▸ **What this task involves**: Give the records again exactly as written. Leave out the pictures.

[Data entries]

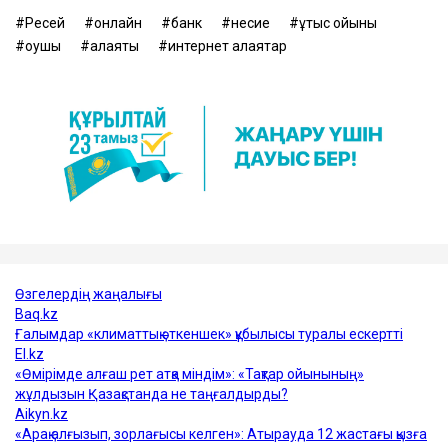
Ресей
онлайн
банк
несие
ұтыс ойыны
оқушы
алаяқтық
интернет алаяқтар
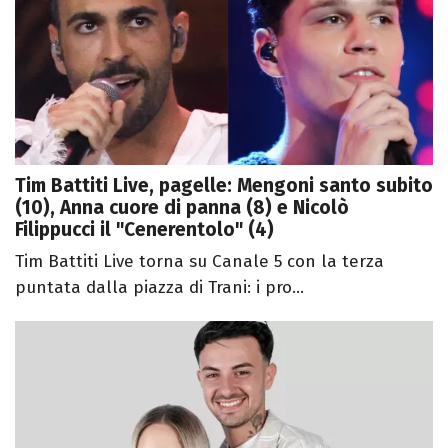
Tim Battiti Live, pagelle: Mengoni santo subito
(10), Anna cuore di panna (8) e Nicolò
Filippucci il "Cenerentolo" (4)
Tim Battiti Live torna su Canale 5 con la terza
puntata dalla piazza di Trani: i pro...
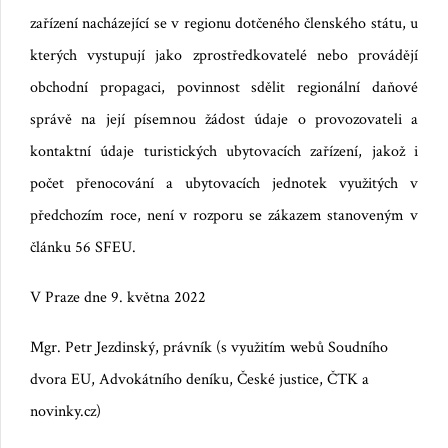
zařízení nacházející se v regionu dotčeného členského státu, u
kterých vystupují jako zprostředkovatelé nebo provádějí
obchodní propagaci, povinnost sdělit regionální daňové
správě na její písemnou žádost údaje o provozovateli a
kontaktní údaje turistických ubytovacích zařízení, jakož i
počet přenocování a ubytovacích jednotek využitých v
předchozím roce, není v rozporu se zákazem stanoveným v
článku 56 SFEU.
V Praze dne 9. května 2022
Mgr. Petr Jezdinský, právník (s využitím webů Soudního
dvora EU, Advokátního deníku, České justice, ČTK a
novinky.cz)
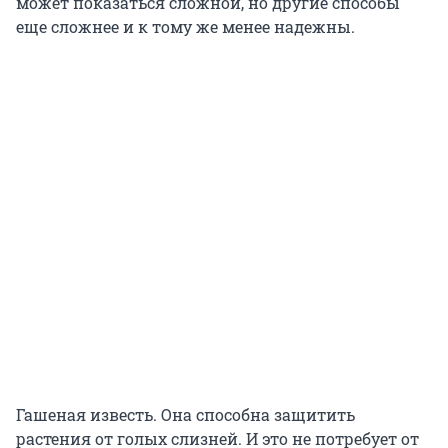
может показаться сложной, но другие способы
еще сложнее и к тому же менее надежны.
Гашеная известь. Она способна защитить
растения от голых слизней. И это не потребует от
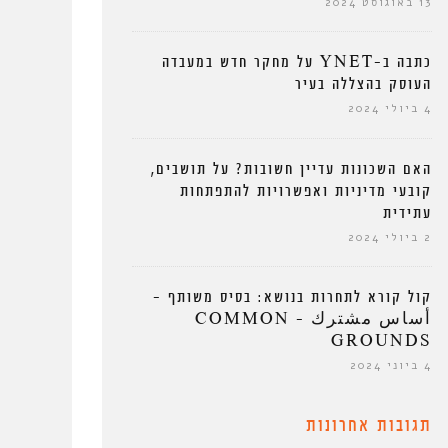
13 באוגוסט 2024
כתבה ב-YNET על מחקר חדש במעבדה
העוסק בהצללה בעיר
4 ביולי 2024
האם השכונות עדיין חשובות? על תושבים,
קובעי מדיניות ואפשרויות להתפתחות
עתידית
2 ביולי 2024
קול קורא לתחרות בנושא: בסיס משותף –
أساس مشترك – COMMON
GROUNDS
4 ביוני 2024
תגובות אחרונות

▸ **Written answer**:
Ресей
онлайн
банк
несие
ұтыс ойыны
оқушы
алаяқтық
интернет алаяқтар
Tim Battiti Live, pagelle: Mengoni santo subito
(10), Anna cuore di panna (8) e Nicolò
Filippucci il "Cenerentolo" (4)
Tim Battiti Live torna su Canale 5 con la terza
puntata dalla piazza di Trani: i pro...
zařízení nacházející se v regionu dotčeného členského státu, u
kterých vystupují jako zprostředkovatelé nebo provádějí
obchodní propagaci, povinnost sdělit regionální daňové
správě na její písemnou žádost údaje o provozovateli a
kontaktní údaje turistických ubytovacích zařízení, jakož i
počet přenocování a ubytovacích jednotek využitých v
předchozím roce, není v rozporu se zákazem stanoveným v
článku 56 SFEU.
V Praze dne 9. května 2022
Mgr. Petr Jezdinský, právník (s využitím webů Soudního
dvora EU, Advokátního deníku, České justice, ČTK a
novinky.cz)
может показаться сложной, но другие способы
еще сложнее и к тому же менее надежны.
Гашеная известь. Она способна защитить
растения от голых слизней. И это не потребует от
13 באוגוסט 2024
כתבה ב-YNET על מחקר חדש במעבדה
העוסק בהצללה בעיר
4 ביולי 2024
האם השכונות עדיין חשובות? על תושבים,
קובעי מדיניות ואפשרויות להתפתחות
עתידית
2 ביולי 2024
קול קורא לתחרות בנושא: בסיס משותף –
أساس مشترك – COMMON
GROUNDS
4 ביוני 2024
תגובות אחרונות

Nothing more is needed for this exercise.